Are there any decisions that you can’t give to a POA?
It is against the law to give a POA power to:
· Act in any way that is against the law.
· Take away your liberty without a court order.
· Make any decisions that conflict with your guardian, if you live under guardianship.
· Go against any treatment refusals that you have set out in advance of a POA.
Can you make changes to a POA document?
Only the individual that gave the power of attorney to somebody else can revoke their rights unless the donor is physically or mentally unable to. In this case, a court will make the decision on the donor’s behalf.
If the donor’s circumstances have changed or wishes to amend the terms of a POA, they can cancel it and create a new document that outlines the new terms. If a POA is canceled it’s important to let banks know so that they can remove the rights of a POA and prevent them from accessing bank accounts in the future.
Can you refuse to be a POA?
Not everyone has what it takes to be a power of attorney.
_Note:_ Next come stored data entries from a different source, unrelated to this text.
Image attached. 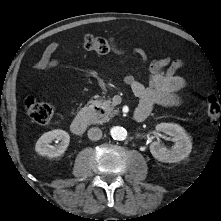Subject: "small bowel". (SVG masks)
I'll use <instances>...</instances> for the list:
<instances>
[{"mask_svg":"<svg viewBox=\"0 0 221 221\" xmlns=\"http://www.w3.org/2000/svg\"><path fill=\"white\" fill-rule=\"evenodd\" d=\"M59 49L57 43L49 44L44 50L41 58L35 64L37 71H46L57 67L59 60L53 58V54ZM117 55L124 54L123 50H115ZM134 54L139 56L144 62L147 55L144 50L137 48ZM184 66V61L180 59L171 60L169 57L154 59L149 64V84L145 85L138 81L133 75H127L124 82L130 86L134 95L139 98L137 110H143L149 114L155 105L178 106L181 103L179 91L186 87V81L176 75V72Z\"/></svg>","mask_w":221,"mask_h":221,"instance_id":"1","label":"small bowel"}]
</instances>
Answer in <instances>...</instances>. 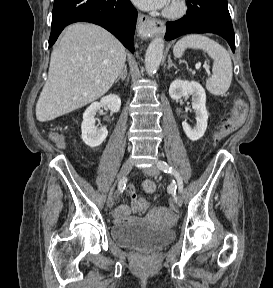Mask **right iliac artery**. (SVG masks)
Instances as JSON below:
<instances>
[{
  "label": "right iliac artery",
  "instance_id": "82829eb1",
  "mask_svg": "<svg viewBox=\"0 0 273 288\" xmlns=\"http://www.w3.org/2000/svg\"><path fill=\"white\" fill-rule=\"evenodd\" d=\"M124 179L126 180V178H124ZM112 190H113V188L111 189V192H112ZM111 192H110V193H111Z\"/></svg>",
  "mask_w": 273,
  "mask_h": 288
}]
</instances>
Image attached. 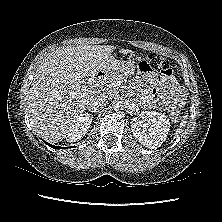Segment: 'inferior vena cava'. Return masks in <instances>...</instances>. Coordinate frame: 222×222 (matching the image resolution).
<instances>
[{"instance_id":"inferior-vena-cava-1","label":"inferior vena cava","mask_w":222,"mask_h":222,"mask_svg":"<svg viewBox=\"0 0 222 222\" xmlns=\"http://www.w3.org/2000/svg\"><path fill=\"white\" fill-rule=\"evenodd\" d=\"M90 110L96 111L97 108H103L108 104L107 97L100 93H95L90 99Z\"/></svg>"}]
</instances>
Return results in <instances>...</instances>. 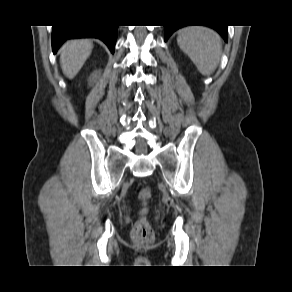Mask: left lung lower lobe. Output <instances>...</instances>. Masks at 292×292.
<instances>
[{
  "label": "left lung lower lobe",
  "instance_id": "obj_1",
  "mask_svg": "<svg viewBox=\"0 0 292 292\" xmlns=\"http://www.w3.org/2000/svg\"><path fill=\"white\" fill-rule=\"evenodd\" d=\"M165 27V41L168 40V38L172 35L174 31H176L178 28L183 27L181 25H170V26H164ZM214 28L225 41H227V26H209Z\"/></svg>",
  "mask_w": 292,
  "mask_h": 292
}]
</instances>
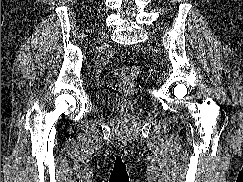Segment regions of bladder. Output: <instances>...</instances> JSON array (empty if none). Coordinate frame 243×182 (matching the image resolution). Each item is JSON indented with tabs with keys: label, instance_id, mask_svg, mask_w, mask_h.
Segmentation results:
<instances>
[{
	"label": "bladder",
	"instance_id": "31cf9c89",
	"mask_svg": "<svg viewBox=\"0 0 243 182\" xmlns=\"http://www.w3.org/2000/svg\"><path fill=\"white\" fill-rule=\"evenodd\" d=\"M99 101L104 105H117L128 111L138 106V101L118 95L100 94Z\"/></svg>",
	"mask_w": 243,
	"mask_h": 182
}]
</instances>
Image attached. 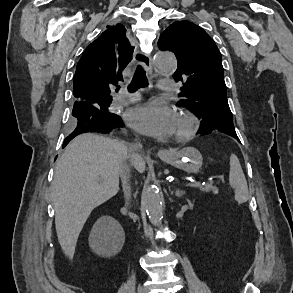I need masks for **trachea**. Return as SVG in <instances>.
Returning a JSON list of instances; mask_svg holds the SVG:
<instances>
[{
	"mask_svg": "<svg viewBox=\"0 0 293 293\" xmlns=\"http://www.w3.org/2000/svg\"><path fill=\"white\" fill-rule=\"evenodd\" d=\"M148 81L145 70L139 65L136 68L133 79L128 86L130 92L137 91L139 88L147 87Z\"/></svg>",
	"mask_w": 293,
	"mask_h": 293,
	"instance_id": "trachea-1",
	"label": "trachea"
}]
</instances>
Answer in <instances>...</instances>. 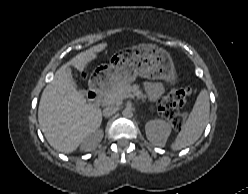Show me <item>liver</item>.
I'll return each mask as SVG.
<instances>
[{
  "label": "liver",
  "mask_w": 248,
  "mask_h": 194,
  "mask_svg": "<svg viewBox=\"0 0 248 194\" xmlns=\"http://www.w3.org/2000/svg\"><path fill=\"white\" fill-rule=\"evenodd\" d=\"M106 45L93 46L62 65L42 92L38 109L39 126L48 143L59 152H74L101 125V110L87 104L86 98L71 83L67 68L74 66L80 72L84 71Z\"/></svg>",
  "instance_id": "1"
}]
</instances>
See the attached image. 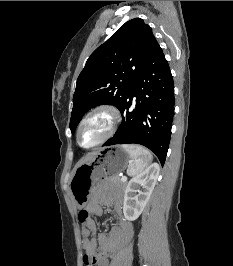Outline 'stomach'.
Returning <instances> with one entry per match:
<instances>
[{"instance_id":"stomach-1","label":"stomach","mask_w":233,"mask_h":266,"mask_svg":"<svg viewBox=\"0 0 233 266\" xmlns=\"http://www.w3.org/2000/svg\"><path fill=\"white\" fill-rule=\"evenodd\" d=\"M129 153L120 145L100 147V151L91 156V161L76 167L69 183L72 197L79 208L86 205L89 194L101 180H111L130 164Z\"/></svg>"}]
</instances>
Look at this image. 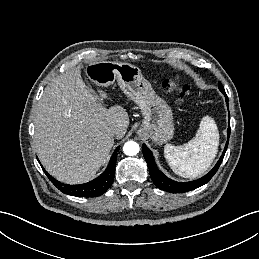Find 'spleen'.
<instances>
[{"instance_id":"3e777b00","label":"spleen","mask_w":259,"mask_h":259,"mask_svg":"<svg viewBox=\"0 0 259 259\" xmlns=\"http://www.w3.org/2000/svg\"><path fill=\"white\" fill-rule=\"evenodd\" d=\"M219 145V131L213 118L204 116L193 139L180 146L166 144L164 156L173 172L184 178H196L213 162Z\"/></svg>"}]
</instances>
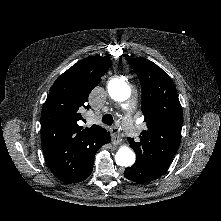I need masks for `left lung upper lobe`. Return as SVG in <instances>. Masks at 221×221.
<instances>
[{"label": "left lung upper lobe", "mask_w": 221, "mask_h": 221, "mask_svg": "<svg viewBox=\"0 0 221 221\" xmlns=\"http://www.w3.org/2000/svg\"><path fill=\"white\" fill-rule=\"evenodd\" d=\"M142 89L141 110L147 129L140 140L128 138L137 155L136 163L170 164L181 141L183 111L176 87L159 66L144 58H130Z\"/></svg>", "instance_id": "5c2ea615"}]
</instances>
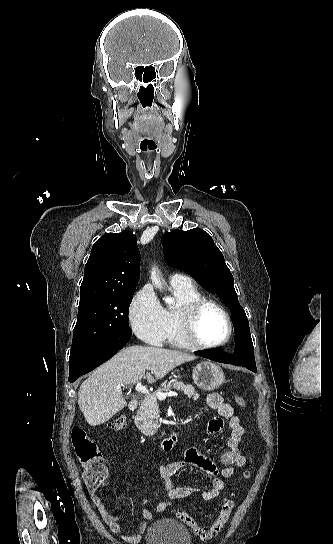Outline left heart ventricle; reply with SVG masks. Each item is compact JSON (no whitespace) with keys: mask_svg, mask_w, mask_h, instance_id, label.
I'll use <instances>...</instances> for the list:
<instances>
[{"mask_svg":"<svg viewBox=\"0 0 333 544\" xmlns=\"http://www.w3.org/2000/svg\"><path fill=\"white\" fill-rule=\"evenodd\" d=\"M196 331L198 339L206 344L224 340L228 327L223 313L213 305L205 307L199 316Z\"/></svg>","mask_w":333,"mask_h":544,"instance_id":"left-heart-ventricle-1","label":"left heart ventricle"}]
</instances>
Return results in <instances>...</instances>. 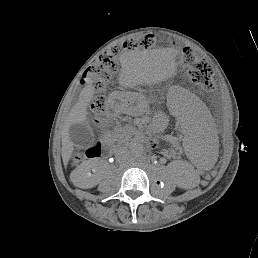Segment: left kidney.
<instances>
[{"mask_svg":"<svg viewBox=\"0 0 258 258\" xmlns=\"http://www.w3.org/2000/svg\"><path fill=\"white\" fill-rule=\"evenodd\" d=\"M190 171V170H189ZM194 173L191 172H183L181 173V178L178 181V186L180 188L188 189L194 187Z\"/></svg>","mask_w":258,"mask_h":258,"instance_id":"left-kidney-1","label":"left kidney"}]
</instances>
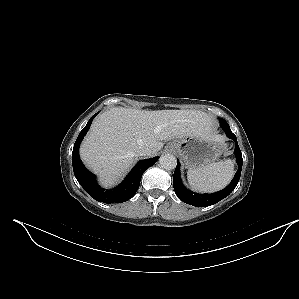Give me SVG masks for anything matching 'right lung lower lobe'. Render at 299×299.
<instances>
[{
	"label": "right lung lower lobe",
	"mask_w": 299,
	"mask_h": 299,
	"mask_svg": "<svg viewBox=\"0 0 299 299\" xmlns=\"http://www.w3.org/2000/svg\"><path fill=\"white\" fill-rule=\"evenodd\" d=\"M97 115H93L88 121L87 125L80 132L73 148L72 152V164L76 179L79 184L88 192L95 200L104 203H121L132 198L137 192L142 174L145 170L151 167L159 157L139 161L135 167L131 170L125 180L115 187L114 189L104 190L102 189L97 181L95 175L90 173L83 165L79 157V146L90 128V125Z\"/></svg>",
	"instance_id": "1"
}]
</instances>
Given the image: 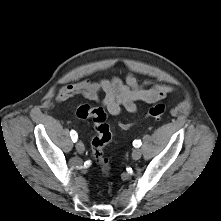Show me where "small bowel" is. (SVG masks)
<instances>
[{"label":"small bowel","mask_w":221,"mask_h":221,"mask_svg":"<svg viewBox=\"0 0 221 221\" xmlns=\"http://www.w3.org/2000/svg\"><path fill=\"white\" fill-rule=\"evenodd\" d=\"M172 90L169 85L150 80L140 83L132 73H128L124 79L112 77L64 85L59 89L56 99L62 103L74 96H83L90 101L100 102L109 114L119 115L122 110L136 112L137 102L153 103L162 100Z\"/></svg>","instance_id":"1"}]
</instances>
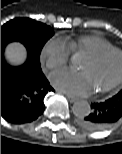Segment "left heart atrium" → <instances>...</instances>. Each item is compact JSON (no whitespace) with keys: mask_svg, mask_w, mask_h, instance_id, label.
<instances>
[{"mask_svg":"<svg viewBox=\"0 0 122 154\" xmlns=\"http://www.w3.org/2000/svg\"><path fill=\"white\" fill-rule=\"evenodd\" d=\"M52 84L59 90L74 96H88L94 88L86 72L62 69L50 76Z\"/></svg>","mask_w":122,"mask_h":154,"instance_id":"obj_1","label":"left heart atrium"}]
</instances>
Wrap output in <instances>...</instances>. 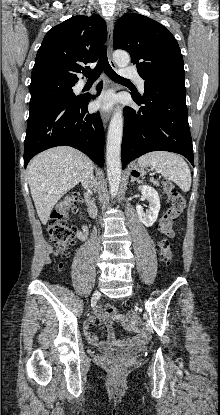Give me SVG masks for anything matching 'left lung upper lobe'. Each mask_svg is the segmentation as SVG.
<instances>
[{
  "instance_id": "obj_1",
  "label": "left lung upper lobe",
  "mask_w": 220,
  "mask_h": 415,
  "mask_svg": "<svg viewBox=\"0 0 220 415\" xmlns=\"http://www.w3.org/2000/svg\"><path fill=\"white\" fill-rule=\"evenodd\" d=\"M114 49L129 52L144 80H184L183 57L174 36L160 23L140 14L127 13L115 24Z\"/></svg>"
}]
</instances>
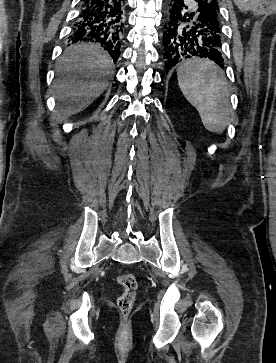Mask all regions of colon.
<instances>
[{
	"instance_id": "colon-1",
	"label": "colon",
	"mask_w": 276,
	"mask_h": 363,
	"mask_svg": "<svg viewBox=\"0 0 276 363\" xmlns=\"http://www.w3.org/2000/svg\"><path fill=\"white\" fill-rule=\"evenodd\" d=\"M117 281L122 288L121 294L117 299V307L123 317H128L132 311L138 283L135 276L131 273H122L117 277Z\"/></svg>"
}]
</instances>
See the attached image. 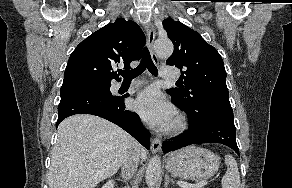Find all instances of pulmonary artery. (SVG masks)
<instances>
[{
    "mask_svg": "<svg viewBox=\"0 0 292 188\" xmlns=\"http://www.w3.org/2000/svg\"><path fill=\"white\" fill-rule=\"evenodd\" d=\"M161 77L164 79H175L177 78V71L173 67H162L161 68ZM141 82L134 80L132 85H140Z\"/></svg>",
    "mask_w": 292,
    "mask_h": 188,
    "instance_id": "pulmonary-artery-1",
    "label": "pulmonary artery"
}]
</instances>
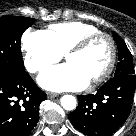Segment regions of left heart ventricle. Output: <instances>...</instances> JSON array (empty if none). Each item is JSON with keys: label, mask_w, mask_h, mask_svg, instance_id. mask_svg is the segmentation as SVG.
Instances as JSON below:
<instances>
[{"label": "left heart ventricle", "mask_w": 136, "mask_h": 136, "mask_svg": "<svg viewBox=\"0 0 136 136\" xmlns=\"http://www.w3.org/2000/svg\"><path fill=\"white\" fill-rule=\"evenodd\" d=\"M110 57L109 41L102 37L94 41L83 52L68 56L66 61L75 65L90 82L106 69Z\"/></svg>", "instance_id": "b2bd125f"}]
</instances>
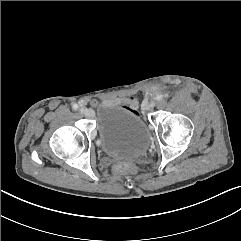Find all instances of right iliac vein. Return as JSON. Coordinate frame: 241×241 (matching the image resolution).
I'll list each match as a JSON object with an SVG mask.
<instances>
[{
	"label": "right iliac vein",
	"instance_id": "1",
	"mask_svg": "<svg viewBox=\"0 0 241 241\" xmlns=\"http://www.w3.org/2000/svg\"><path fill=\"white\" fill-rule=\"evenodd\" d=\"M80 113H81V114H84V115L87 116V117L90 116V114H91V113H90V110L84 109V108H81V109H80Z\"/></svg>",
	"mask_w": 241,
	"mask_h": 241
}]
</instances>
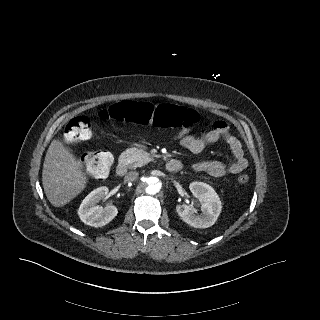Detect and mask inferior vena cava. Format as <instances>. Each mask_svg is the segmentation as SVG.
<instances>
[{
  "label": "inferior vena cava",
  "mask_w": 320,
  "mask_h": 320,
  "mask_svg": "<svg viewBox=\"0 0 320 320\" xmlns=\"http://www.w3.org/2000/svg\"><path fill=\"white\" fill-rule=\"evenodd\" d=\"M138 176H139V174L136 171L128 172L124 177V181L125 182H132V181L136 180L138 178Z\"/></svg>",
  "instance_id": "602c4592"
}]
</instances>
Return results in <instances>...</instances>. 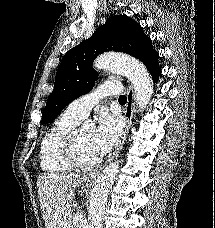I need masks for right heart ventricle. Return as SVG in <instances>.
<instances>
[{
	"mask_svg": "<svg viewBox=\"0 0 215 228\" xmlns=\"http://www.w3.org/2000/svg\"><path fill=\"white\" fill-rule=\"evenodd\" d=\"M80 121V119L65 110L46 131L41 140L39 150L40 165L45 173L62 174L72 169L62 158L59 152V144L63 137L75 128Z\"/></svg>",
	"mask_w": 215,
	"mask_h": 228,
	"instance_id": "obj_1",
	"label": "right heart ventricle"
}]
</instances>
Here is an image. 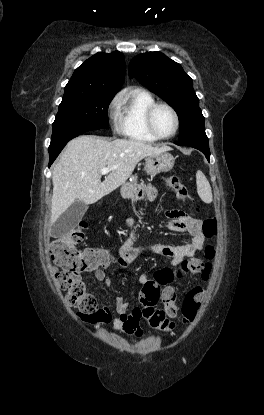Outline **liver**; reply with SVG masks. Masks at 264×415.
I'll return each mask as SVG.
<instances>
[{
  "instance_id": "liver-1",
  "label": "liver",
  "mask_w": 264,
  "mask_h": 415,
  "mask_svg": "<svg viewBox=\"0 0 264 415\" xmlns=\"http://www.w3.org/2000/svg\"><path fill=\"white\" fill-rule=\"evenodd\" d=\"M141 141L105 139L83 135L68 142L54 166L50 223L76 200L94 204L125 184L137 163L145 157L168 151ZM116 167L101 182V169Z\"/></svg>"
}]
</instances>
It’s a huge responsibility that can become quite complicated, especially when other family members are involved.
It’s best to be honest with the donor and explain your concerns and worries about being a POA. The donor will want their attorney to be comfortable making financial and wellbeing decisions and will appreciate you telling them that it’s not something you want to do.
The rights and responsibilities of a POA
We hope this article has helped to clear up some of the common confusion around POAs and their restrictions.
Whether you’re an attorney supporting somebody vulnerable or a donor handing over the responsibility to deal with your financial matters, it’s important that you seek legal advice to ensure both parties understand their rights and restrictions.